_Task material_.

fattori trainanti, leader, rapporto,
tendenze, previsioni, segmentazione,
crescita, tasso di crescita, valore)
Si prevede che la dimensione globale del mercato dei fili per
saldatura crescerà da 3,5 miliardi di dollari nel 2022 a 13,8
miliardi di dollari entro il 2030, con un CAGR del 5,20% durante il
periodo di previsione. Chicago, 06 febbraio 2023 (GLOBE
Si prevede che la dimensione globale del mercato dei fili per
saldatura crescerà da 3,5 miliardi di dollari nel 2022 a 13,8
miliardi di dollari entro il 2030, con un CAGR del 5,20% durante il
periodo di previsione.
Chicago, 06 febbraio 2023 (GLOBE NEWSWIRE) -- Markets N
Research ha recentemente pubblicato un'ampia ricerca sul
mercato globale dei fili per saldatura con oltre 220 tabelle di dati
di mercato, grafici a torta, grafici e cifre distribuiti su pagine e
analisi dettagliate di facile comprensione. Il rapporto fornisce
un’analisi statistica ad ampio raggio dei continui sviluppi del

_What to produce_. Throughout the material above, find each line with "analisi" and return it.

_Output below_.
analisi dettagliate di facile comprensione. Il rapporto fornisce
un’analisi statistica ad ampio raggio dei continui sviluppi del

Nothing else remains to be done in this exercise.